Premier coup de pied dans la porte : l’achat en ligne. Musk voulait vendre via ses propres boutiques, pas via un réseau de concessionnaires franchisés. Il s’est battu juridiquement contre des lois et associations protégeant la distribution traditionnelle. Résultat : la Model S est devenue l’une des premières voitures grand public que tu peux regarder en boutique… puis acheter en quelques clics.

Deuxième rupture : les mises à jour logicielles à distance, complètes et régulières. Pas juste une petite nouveauté. De vraies améliorations, des corrections de bugs, une voiture qui évolue avec le temps. Ça a réduit des passages inutiles en atelier et maintenu une sensation de “produit vivant”. Aujourd’hui, les constructeurs historiques multiplient les fonctions connectées et les mises à niveau, et de nouveaux acteurs copient aussi la vente directe au consommateur.

La Model S a prouvé qu’on pouvait acheter une voiture sans forcément l’essayer avant La Model S a prouvé qu’on pouvait acheter une voiture sans forcément l’essayer avant.

Troisième sujet explosif : l’assistance à la conduite. Tesla a intégré Autopilot à la Model S en 2016. Ces aides (régulateur adaptatif, maintien, etc.) ont préparé le terrain du système actuel de conduite autonome supervisée, classé niveau 2. Et surtout, elles ont recâblé l’imaginaire autour de Tesla : la voiture n’est plus seulement un objet, c’est une promesse de futur.

Beaucoup de clients “hardcore” le disent sans détour : ce qu’ils veulent, plus que tout, c’est de la vraie conduite autonome. Musk la promet depuis plus d’une décennie. Certains analystes continuent de croire qu’il finira par y arriver.

En attendant, Tesla mise sur un futur très clair : un véhicule autonome type robotaxi, commandable via smartphone, attendu prochainement. Le signal est net : Tesla s’éloigne du business de la voiture “classique” pour pousser vers robotaxis et robots humanoïdes. Les VE auraient été, en quelque sorte, des “mules technologiques” — un moyen d’atteindre une ambition encore plus grande.
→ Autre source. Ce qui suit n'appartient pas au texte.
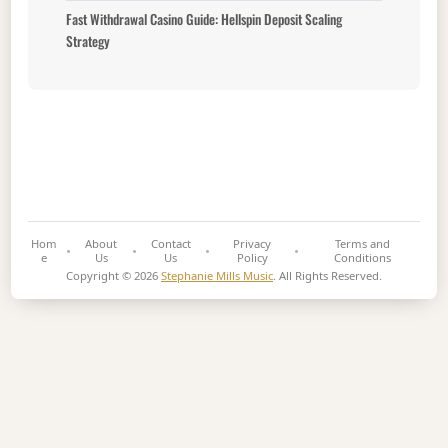
Fast Withdrawal Casino Guide: Hellspin Deposit Scaling
Strategy
Hom
About
Contact
Privacy
Terms and
e
Us
Us
Policy
Conditions
Copyright © 2026
Stephanie Mills Music
. All Rights Reserved.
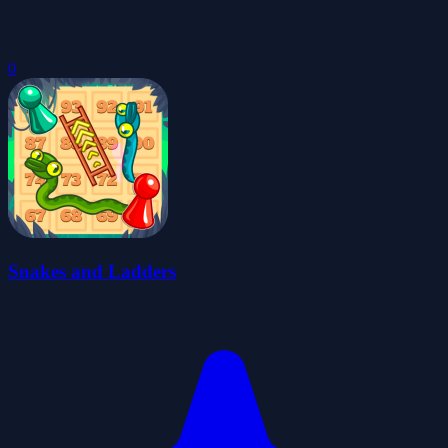
0
Snakes and Ladders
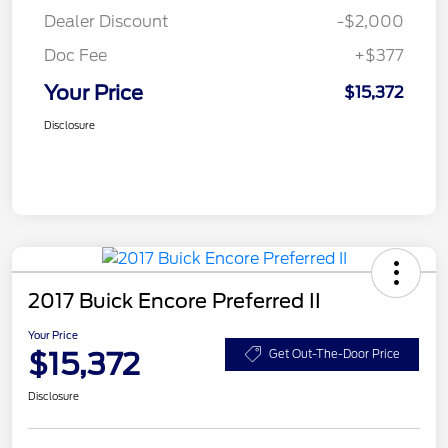
Dealer Discount
-$2,000
Doc Fee
+$377
Your Price
$15,372
Disclosure
2017 Buick Encore Preferred II
Your Price
$15,372
Get Out-The-Door Price
Disclosure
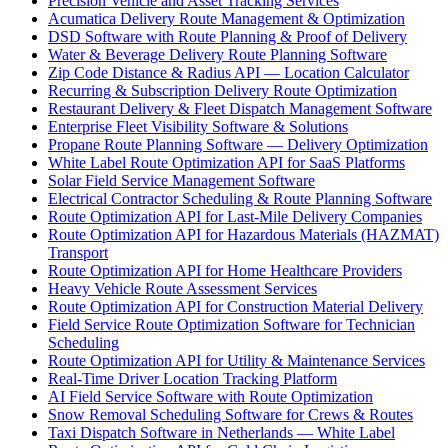
Precision Vehicle and Asset Tracking Services
Acumatica Delivery Route Management & Optimization
DSD Software with Route Planning & Proof of Delivery
Water & Beverage Delivery Route Planning Software
Zip Code Distance & Radius API — Location Calculator
Recurring & Subscription Delivery Route Optimization
Restaurant Delivery & Fleet Dispatch Management Software
Enterprise Fleet Visibility Software & Solutions
Propane Route Planning Software — Delivery Optimization
White Label Route Optimization API for SaaS Platforms
Solar Field Service Management Software
Electrical Contractor Scheduling & Route Planning Software
Route Optimization API for Last-Mile Delivery Companies
Route Optimization API for Hazardous Materials (HAZMAT)
Transport
Route Optimization API for Home Healthcare Providers
Heavy Vehicle Route Assessment Services
Route Optimization API for Construction Material Delivery
Field Service Route Optimization Software for Technician
Scheduling
Route Optimization API for Utility & Maintenance Services
Real-Time Driver Location Tracking Platform
AI Field Service Software with Route Optimization
Snow Removal Scheduling Software for Crews & Routes
Taxi Dispatch Software in Netherlands — White Label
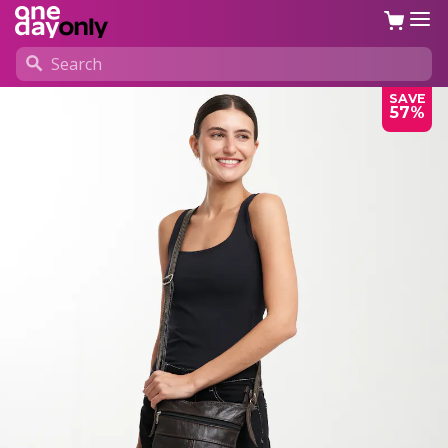
SAVE
57%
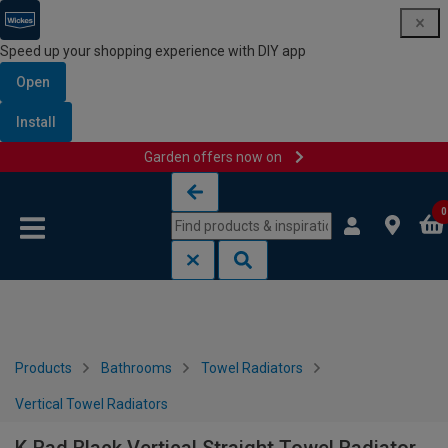
Speed up your shopping experience with DIY app
Open
Install
Garden offers now on
Skip to content
Skip to navigation menu
0
Products
Bathrooms
Towel Radiators
Vertical Towel Radiators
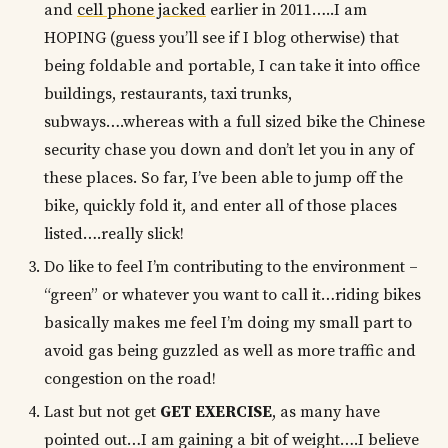
and
cell phone jacked
earlier in 2011…..I am
HOPING (guess you’ll see if I blog otherwise) that
being foldable and portable, I can take it into office
buildings, restaurants, taxi trunks,
subways….whereas with a full sized bike the Chinese
security chase you down and don’t let you in any of
these places. So far, I’ve been able to jump off the
bike, quickly fold it, and enter all of those places
listed….really slick!
Do like to feel I’m contributing to the environment –
“green” or whatever you want to call it…riding bikes
basically makes me feel I’m doing my small part to
avoid gas being guzzled as well as more traffic and
congestion on the road!
Last but not get
GET EXERCISE
, as many have
pointed out…I am gaining a bit of weight….I believe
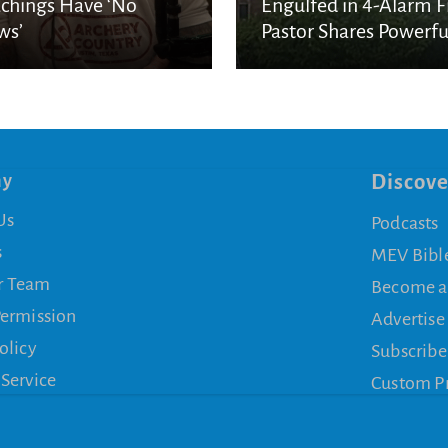
chings Have ‘No
Engulfed in 4-Alarm Fi
ws’
Pastor Shares Powerfu
Message of Unshaken
Faith
ny
Discove
Us
Podcasts
s
MEV Bibl
r Team
Become a
Permission
Advertise
olicy
Subscribe
 Service
Custom P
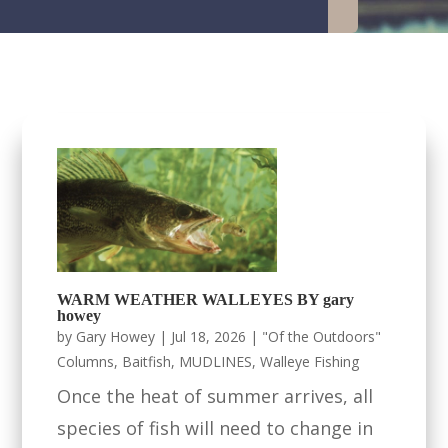
WARM WEATHER WALLEYES BY gary
howey
by
Gary Howey
|
Jul 18, 2026
|
"Of the Outdoors"
Columns
,
Baitfish
,
MUDLINES
,
Walleye Fishing
Once the heat of summer arrives, all
species of fish will need to change in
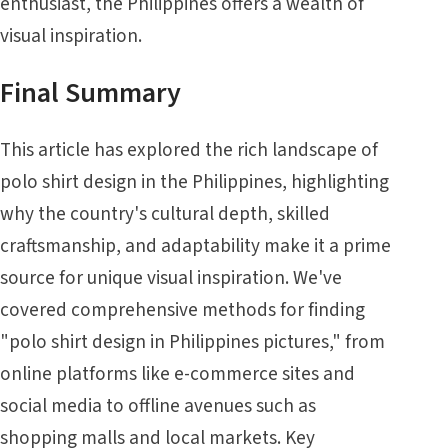
enthusiast, the Philippines offers a wealth of
visual inspiration.
Final Summary
This article has explored the rich landscape of
polo shirt design in the Philippines, highlighting
why the country's cultural depth, skilled
craftsmanship, and adaptability make it a prime
source for unique visual inspiration. We've
covered comprehensive methods for finding
"polo shirt design in Philippines pictures," from
online platforms like e-commerce sites and
social media to offline avenues such as
shopping malls and local markets. Key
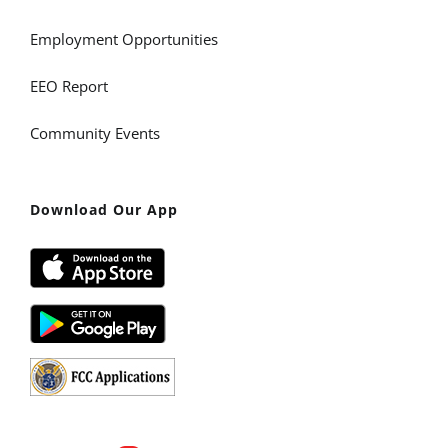
Employment Opportunities
EEO Report
Community Events
Download Our App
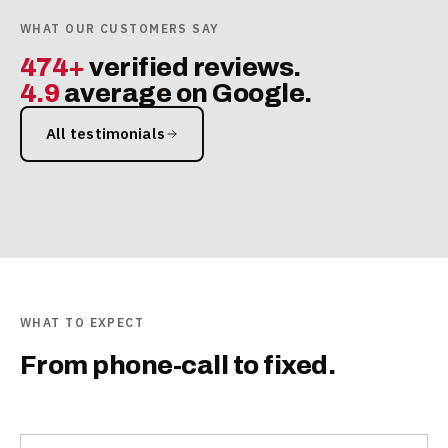
WHAT OUR CUSTOMERS SAY
474+
verified reviews.
4.9
average on Google.
All testimonials
WHAT TO EXPECT
From phone-call to fixed.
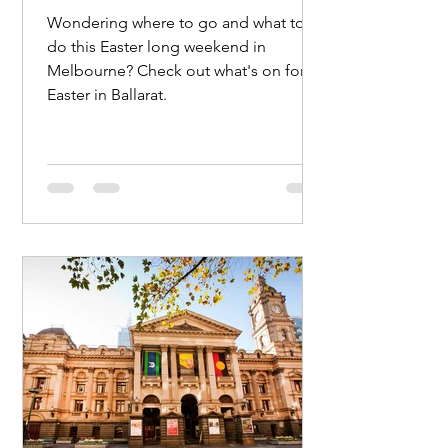
Wondering where to go and what to
do this Easter long weekend in
Melbourne? Check out what's on for
Easter in Ballarat.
Tesla transforme d’ailleurs des espaces de production historiques (où naissaient Model S et X) en zones dédiées à la fabrication du robot Optimus. Un message sans ambiguïté : la prochaine bataille, ce n’est pas seulement la route, c’est l’automatisation du monde réel.
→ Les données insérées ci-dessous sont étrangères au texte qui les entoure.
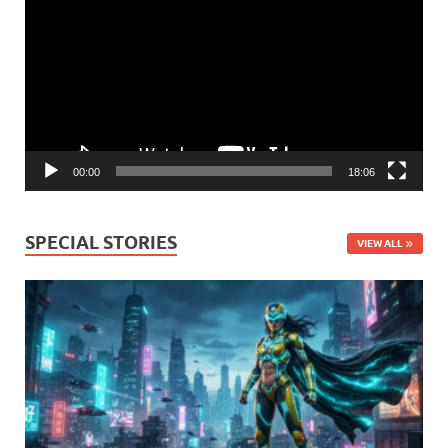
Player
00:00
18:06
SPECIAL STORIES
VIEW ALL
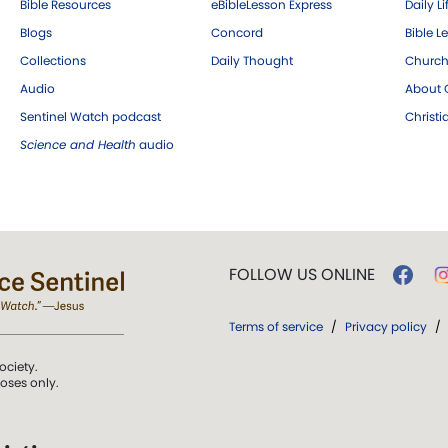
Bible Resources
eBibleLesson Express
Daily Li
Blogs
Concord
Bible L
Collections
Daily Thought
Church
Audio
About C
Sentinel Watch podcast
Christ
Science and Health
audio
FOLLOW US ONLINE
Terms of service
/
Privacy policy
/
ociety.
poses only.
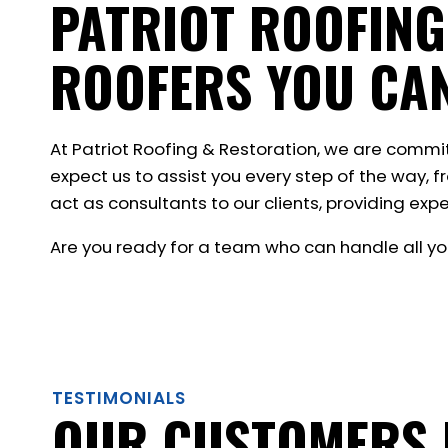
PATRIOT ROOFING
ROOFERS YOU CA
At Patriot Roofing & Restoration, we are commi
expect us to assist you every step of the way, f
act as consultants to our clients, providing expe
Are you ready for a team who can handle all yo
TESTIMONIALS
OUR CUSTOMERS 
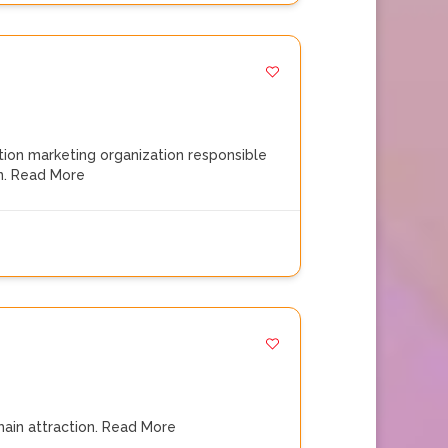
ation marketing organization responsible
n.
Read More
main attraction.
Read More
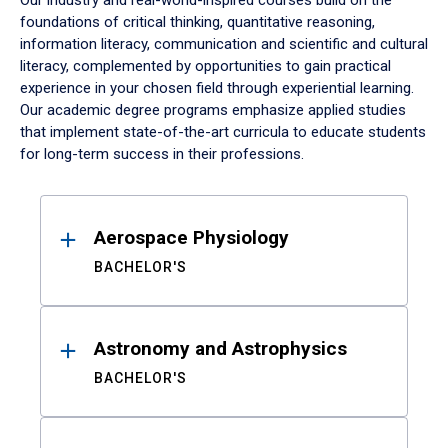
Our industry and real-world-inspired courses build on the
foundations of critical thinking, quantitative reasoning,
information literacy, communication and scientific and cultural
literacy, complemented by opportunities to gain practical
experience in your chosen field through experiential learning.
Our academic degree programs emphasize applied studies
that implement state-of-the-art curricula to educate students
for long-term success in their professions.
Results
Aerospace Physiology
BACHELOR'S
Astronomy and Astrophysics
BACHELOR'S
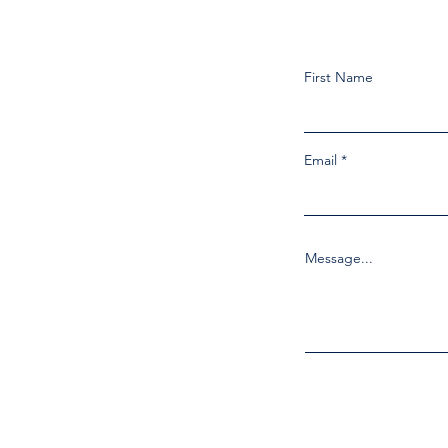
First Name
Email
Message...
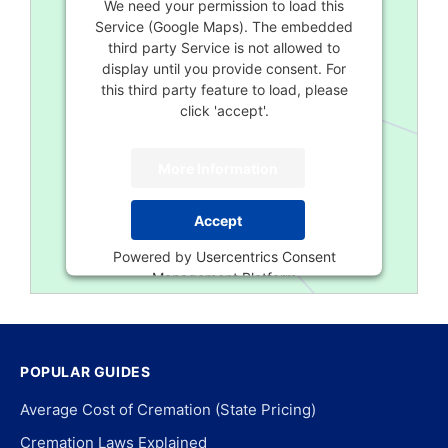
We need your permission to load this
Service (Google Maps). The embedded
third party Service is not allowed to
display until you provide consent. For
this third party feature to load, please
click 'accept'.
More Information
Accept
Powered by
Usercentrics Consent
Management Platform
POPULAR GUIDES
Average Cost of Cremation (State Pricing)
Cremation Laws Explained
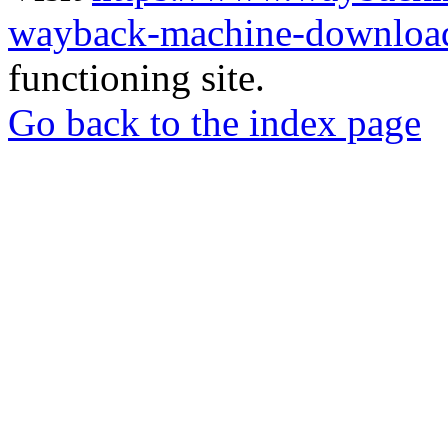
wayback-machine-download
functioning site.
Go back to the index page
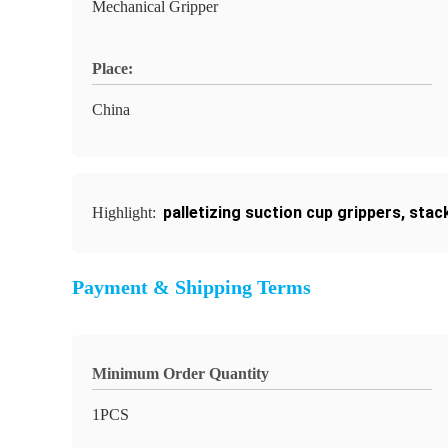
Mechanical Gripper
Place:
China
palletizing suction cup grippers
,
stack
Highlight:
Payment & Shipping Terms
Minimum Order Quantity
1PCS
“Je peux imaginer un futur où Tesla devient autre chose, et n’est même plus une entreprise de voitures particulières”, résume un analyste. “Et au final, il ne resterait qu’un robotaxi.”

Même si les voitures de tourisme Tesla finissent par disparaître, l’héritage de la Model S restera. Cette berline a catapulté l’électrique dans la conscience collective. Plus qu’un produit innovant : une clé qui a ouvert une nouvelle ère.

Foire Aux Questions

Pourquoi la Tesla Model S est-elle considérée comme une voiture “qui a changé l’industrie” ?

Parce qu’elle a rendu l’électrique désirable à grande échelle (performance, autonomie, design) et a forcé les constructeurs historiques à accélérer. Elle a aussi popularisé des standards comme les mises à jour à distance et la vente directe.

Qu’est-ce que la Model S a apporté de nouveau côté technologie ?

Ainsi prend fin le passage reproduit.